Publication
Thinking Fast and Slow: Efficient Text-to-Visual Retrieval with Transformers
Abstract

Vision-text transformers have lead to large improvements for language-based visual search, notably thanks to powerful cross-attention mechanisms. Yet in practice, these methods are not amenable to efficient large-scale retrieval as they require to perform exhaustive and expensive query-image comparisons. On the other hand, dual encoder (or two-stream) approaches are less accurate, but they can scale to billion-scale image search using approximate nearest neighbor search techniques. In this work, we propose a generic framework to get the best of both worlds. First, we propose a distillation method to transfer the knowledge from a Slow transformer based model into a Fast dual encoder.
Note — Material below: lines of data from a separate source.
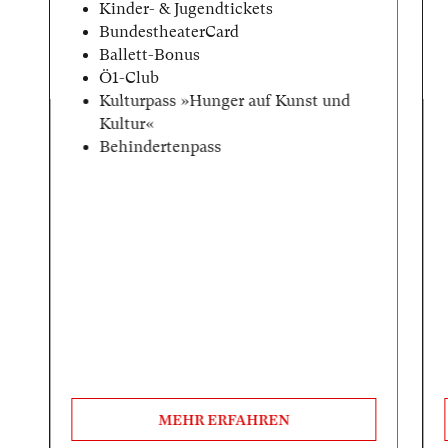
Kinder- & Jugendtickets
BundestheaterCard
Ballett-Bonus
Ö1-Club
Kulturpass »Hunger auf Kunst und
Kultur«
Behindertenpass
MEHR ERFAHREN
In addition, we effectively combine this approach with re-ranking a few retrieved examples from the distilled Fast model to outperform the Slow one while maintaining a fast and scalable search. Our approach allows us to explore novel finer-grained cross-attention architecture while maintaining a fast retrieval system. We validate our approach on the COCO, Conceptual Captions and Flickr datasets and show we can reduce the inference time on these datasets by 100$\times$ while also improving retrieval performance. We also demonstrate that the same technique can be used for state-of-the-art text to video retrieval on the VATEX dataset.